Das deutsche Publikum begann zwischen 1890 und 1900, ein Auge auf Hodler zu werfen. 1891 wurde er durch sein Gemälde „Die Nacht“ europaweit bekannt, Ausstellungen in Paris und Wien ebneten ihm den Weg nach Deutschland. Zwischen 1900 und 1918 fanden hier etwa 150 Ausstellungen mit seinen Bildern statt, unter anderem in München, Dresden, Berlin, Düsseldorf, Hagen, Weimar, Köln und Frankfurt am Main. Der Künstler wurde Mitglied der Berliner und der Münchner Secession sowie des Deutschen Künstlerbundes.

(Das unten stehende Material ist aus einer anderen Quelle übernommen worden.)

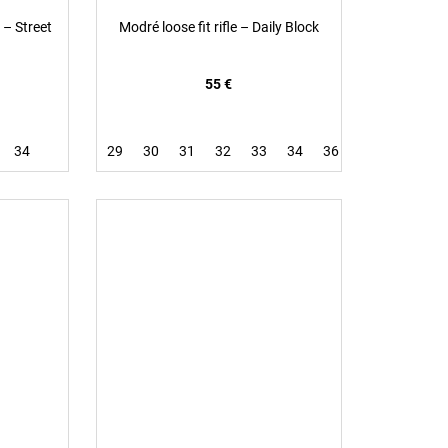
 – Street
Modré loose fit rifle – Daily Block
55 €
34
29
30
31
32
33
34
36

In deutschen Zeitschriften erschienen Texte von Emil Heilbutt, Franz Servaes, Theodor Heuss oder Hans Rosenhagen, und Hodler erhielt zwei Aufträge für monumentale Wandbilder, zum einen für das neue Jenaer Universitätsgebäude, zum anderen (vermittelt durch Max Liebermann) für den Sitzungssaal im Rathaus von Hannover. Deutsche Museen erwarben Werke, darunter die Staatsgalerie Stuttgart und das Museum der bildenden Künste in Leipzig, ebenso gab es eine Reihe privater Sammler, so dass Hodler aus Deutschland bald einen Großteil seiner Einnahmen bezog.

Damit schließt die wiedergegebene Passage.